Brief: What is needed here is an exact repetition of the records below, beginning at the line that has "acertado, y no pudo llevar a cabo su fútbol" and stopping after the line that has "El primer aviso".

Extracted page text data:
· · · ·
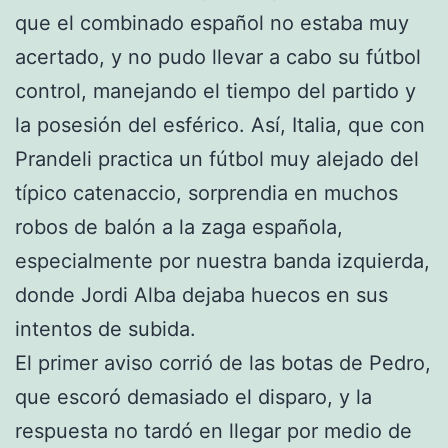
que el combinado español no estaba muy
acertado, y no pudo llevar a cabo su fútbol
control, manejando el tiempo del partido y
la posesión del esférico. Así, Italia, que con
Prandeli practica un fútbol muy alejado del
típico catenaccio, sorprendia en muchos
robos de balón a la zaga española,
especialmente por nuestra banda izquierda,
donde Jordi Alba dejaba huecos en sus
intentos de subida.
El primer aviso corrió de las botas de Pedro,
que escoró demasiado el disparo, y la
respuesta no tardó en llegar por medio de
· · · ·
Finished task:
acertado, y no pudo llevar a cabo su fútbol
control, manejando el tiempo del partido y
la posesión del esférico. Así, Italia, que con
Prandeli practica un fútbol muy alejado del
típico catenaccio, sorprendia en muchos
robos de balón a la zaga española,
especialmente por nuestra banda izquierda,
donde Jordi Alba dejaba huecos en sus
intentos de subida.
El primer aviso corrió de las botas de Pedro,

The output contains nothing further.